Last year Elite Stone opened a similar gallery in Verona as an addition to its 2,000m2 warehouse. The Italian showroom is 50% larger than the London premises - “London is expensive,” says Tetyana. In Italy it is called ES Atelier.

For projects requiring more than 1,000m2 of stone it is common for clients or their representatives to visit the Verona premises and choose the slabs they want. But for smaller projects, people in London do not want to travel to Verona to select the stone. Which is another reason for the gallery in London.

For domestic projects, the person making the choice is often female. Most of the top people at Elite Stone are also female, including, of course, Tetyana, its CEO. However, Tetyana says this is not a deliberate policy, they were just the best people for the jobs. “The new generation of women are ambitious, they move quickly and think commercially,” says Tetyana, whose own ambition is to grow her company by 20-30% a year.

Most of the company’s 50 employees are men who work in the factory.

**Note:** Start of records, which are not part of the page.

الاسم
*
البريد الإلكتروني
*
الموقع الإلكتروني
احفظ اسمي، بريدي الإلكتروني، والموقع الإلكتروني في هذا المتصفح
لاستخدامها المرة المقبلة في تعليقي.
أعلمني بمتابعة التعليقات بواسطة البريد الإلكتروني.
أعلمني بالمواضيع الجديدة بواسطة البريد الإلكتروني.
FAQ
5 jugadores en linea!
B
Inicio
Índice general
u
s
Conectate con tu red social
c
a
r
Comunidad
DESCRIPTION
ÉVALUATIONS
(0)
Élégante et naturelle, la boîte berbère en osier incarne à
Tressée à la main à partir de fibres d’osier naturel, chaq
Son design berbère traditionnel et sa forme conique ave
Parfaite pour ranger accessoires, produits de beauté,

The two representatives in the London gallery are also men – Michele Farnese and, from the UK, Josh Hill, whose background is with Savage Stone in Storrington, West Sussex, a company Elite Stone has worked with in the UK for several years.

Another man is also important – Tetyana’s husband, Paolo Borghini, whom she describes as her main partner in life as well as in the gallery. He owns the famous Calacatta Borghini quarry in Carrara, Italy. This enables Elite Stone to bid for the largest Calacatta and Statuario marble projects with the confidence of knowing the supply will not dry up before the work is finished.

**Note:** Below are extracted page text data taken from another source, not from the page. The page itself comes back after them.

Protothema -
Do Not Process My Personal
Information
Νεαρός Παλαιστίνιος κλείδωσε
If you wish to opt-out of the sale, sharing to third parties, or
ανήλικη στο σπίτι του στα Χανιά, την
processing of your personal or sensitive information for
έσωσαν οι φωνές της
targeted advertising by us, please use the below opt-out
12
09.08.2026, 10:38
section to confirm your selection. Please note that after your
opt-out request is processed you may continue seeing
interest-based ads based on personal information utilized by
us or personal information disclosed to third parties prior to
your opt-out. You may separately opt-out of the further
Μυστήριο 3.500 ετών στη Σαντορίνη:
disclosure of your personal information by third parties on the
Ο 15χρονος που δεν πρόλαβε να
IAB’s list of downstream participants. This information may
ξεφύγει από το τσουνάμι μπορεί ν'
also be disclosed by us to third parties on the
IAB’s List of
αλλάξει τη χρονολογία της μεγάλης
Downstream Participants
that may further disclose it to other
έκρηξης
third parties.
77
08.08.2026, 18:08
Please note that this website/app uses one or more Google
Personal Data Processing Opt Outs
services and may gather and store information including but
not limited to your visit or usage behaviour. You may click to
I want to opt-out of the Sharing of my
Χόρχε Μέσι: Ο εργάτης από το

Being able to offer that guarantee has enabled Elite Stone to win many projects to supply Italian marble. That accounts for half its business, especially with white marble being so popular. The other half of its sales comes from luxury stones such as onyx from other parts of the world.

Working and fixing the stone is an important part of Elite Stone’s service. Tetyana believes sourcing stone of the best quality is paramount because there is a lot of second rate (or worse) stone on the market. But that accounts for nothing if it is not also processed and fitted to the highest standards. It is why the company only buys block, sawing, resining and polishing it in its own factory near Verona.

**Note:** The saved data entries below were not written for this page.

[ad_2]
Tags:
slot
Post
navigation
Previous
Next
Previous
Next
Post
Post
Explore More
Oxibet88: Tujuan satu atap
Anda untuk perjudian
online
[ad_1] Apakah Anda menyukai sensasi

“It would be cheaper to buy from abroad, but for us the quality wasn’t acceptable. It has to be perfect,” says Tetyana. The company has the same ethos for installing its stone, which is why it takes responsibility for that.

It was 10 years ago that Tetyana decided to concentrate on the top end of the market and specialise in Italian and exclusive marbles in particular. “Italian quality is incomparable,” she told NSS. “This is the strong point of Italy at the moment.”

Italy cannot compete on price against the Far East because working standards in Italy are higher and people get paid more. But there are still plenty of customers who want the best and are prepared to pay for it. That is the market Elite Stone wants to supply.

Of course, so do many others. But Tetyana believes Elite Stone has a combination of geological, engineering and architectural skills that allow it to offer a bespoke approach to each project with complete pre-sales and after-sales service. The company offers guidance on the selection and use of the stone – sizes, finishes, processing, design detail. “In London studios and practices we are appreciated for this different approach,” says Tetyana.

She also argues that choosing cheap stone doesn’t make any sense because 75% of the cost of a project will be the same whatever materials are used.

The gallery in London is Elite Stone’s first premises outside Italy. Tetyana spends a week a month there, in spite of having had a baby this year. But her mind is already turning towards America, or perhaps Israel (both currently markets for Elite Stone) for more outlets.

“When London can work on its own, then we can move on,” she says.